Characterized by maintaining a sense of hope or resilience through setbacks, grit is necessary throughout all of high school. From the first all-nighter to the first really hard exam or failed test, students inevitably experience an obstacle or disappointment. According to “the grit factor,” how we respond in the moment is not nearly as important as how we respond in the days, weeks, and months looming after it, when we have the opportunity to learn from the past mistake, move on, and become even stronger from it.

The long, anguishing time between the months of December and March – when colleges release their admissions decisions – truly tests a student’s grit. The disappointment from a low midterm grade seems miniscule compared to a thin envelope in the mail or an email opening with the words “I regret to inform you…” College applications are carefully crafted by each student, essays agonized over, and a rejection from any college stings. Especially as one’s peers gush excitement in exclamatory Facebook posts or sport attire emblazoned with their college’s logos, the pressure to choose a college mounts and the disappointment over a few rejections compounds.

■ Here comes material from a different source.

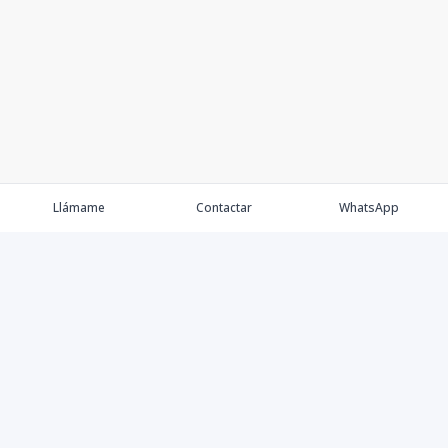
Llámame
Contactar
WhatsApp
Keller Williams Realty, Empresa de Bienes Raíces con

As a senior, it can feel like a rejection from a dream school is the worst thing to possibly happen. While certainly disappointing, it is far from being the end of the world. In fact, college rejections foster perseverance, determination and, yes, grit.

Being gritty doesn’t mean not showing pain or pretending everything is okay, as exemplified by the “Wall of Shame” in the senior commons. Located just past the wall poster where students write the name of the college they play to matriculate, this poster boasts the rejection letters, denials, and dashed dreams of students. It is a poster people walk by quickly, eyes cast downward, not wanting to linger too long. Juxtaposed with the bold, proud display of college plans for next year, the “Wall of Shame” serves as a solemn reminder that sometimes where you’ll go is not where you thought you’d be.

A college rejection is not what anyone wants, but this disappointment proves inevitable for most people, and it also provides a valuable opportunity to bounce back, learn, and become stronger. Students who can recover from a disappointing college decision prove poised to face any obstacle later in life. So let us celebrate the “Wall of Shame” – or perhaps we should call it the “Wall of Grit.